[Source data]
——
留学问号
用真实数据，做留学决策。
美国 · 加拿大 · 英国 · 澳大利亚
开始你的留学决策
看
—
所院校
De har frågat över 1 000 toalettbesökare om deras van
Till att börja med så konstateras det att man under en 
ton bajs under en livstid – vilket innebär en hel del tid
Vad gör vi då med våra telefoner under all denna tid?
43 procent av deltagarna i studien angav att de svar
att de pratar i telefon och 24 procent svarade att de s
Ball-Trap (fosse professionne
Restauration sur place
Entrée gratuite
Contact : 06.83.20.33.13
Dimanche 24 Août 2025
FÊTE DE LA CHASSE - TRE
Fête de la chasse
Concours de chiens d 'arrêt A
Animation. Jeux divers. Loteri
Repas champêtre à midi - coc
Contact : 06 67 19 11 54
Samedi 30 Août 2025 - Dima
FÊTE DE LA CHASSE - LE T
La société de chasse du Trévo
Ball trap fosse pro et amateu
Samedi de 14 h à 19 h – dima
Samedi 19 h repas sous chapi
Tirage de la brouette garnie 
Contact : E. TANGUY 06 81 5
——
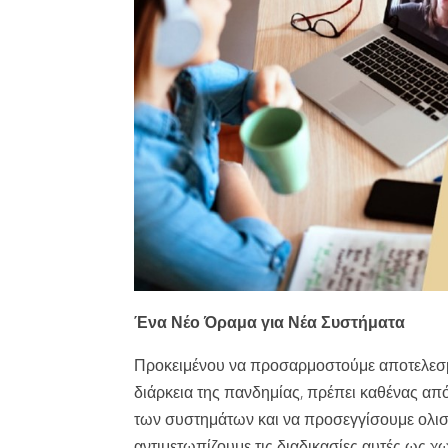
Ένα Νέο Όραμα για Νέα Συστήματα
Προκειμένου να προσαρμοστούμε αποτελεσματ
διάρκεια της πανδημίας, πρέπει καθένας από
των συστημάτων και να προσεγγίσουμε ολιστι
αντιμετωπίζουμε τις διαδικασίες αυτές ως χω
——
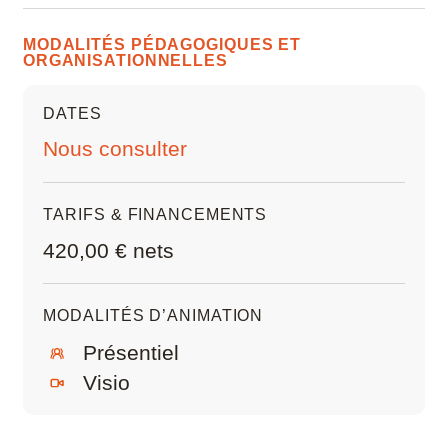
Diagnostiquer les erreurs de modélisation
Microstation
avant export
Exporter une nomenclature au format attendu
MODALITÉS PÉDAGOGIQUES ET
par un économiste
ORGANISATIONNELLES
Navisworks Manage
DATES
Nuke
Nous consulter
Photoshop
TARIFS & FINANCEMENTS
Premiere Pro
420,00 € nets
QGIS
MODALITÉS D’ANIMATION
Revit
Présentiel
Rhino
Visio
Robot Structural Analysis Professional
——
WORK ITEM: For the lines above, output exactly those from the line containing "Concours de chiens d 'arrêt A" through the line containing "Contact : E. TANGUY 06 81 5", and skip the others.

TASK OUTPUT:
Concours de chiens d 'arrêt A
Animation. Jeux divers. Loteri
Repas champêtre à midi - coc
Contact : 06 67 19 11 54
Samedi 30 Août 2025 - Dima
FÊTE DE LA CHASSE - LE T
La société de chasse du Trévo
Ball trap fosse pro et amateu
Samedi de 14 h à 19 h – dima
Samedi 19 h repas sous chapi
Tirage de la brouette garnie 
Contact : E. TANGUY 06 81 5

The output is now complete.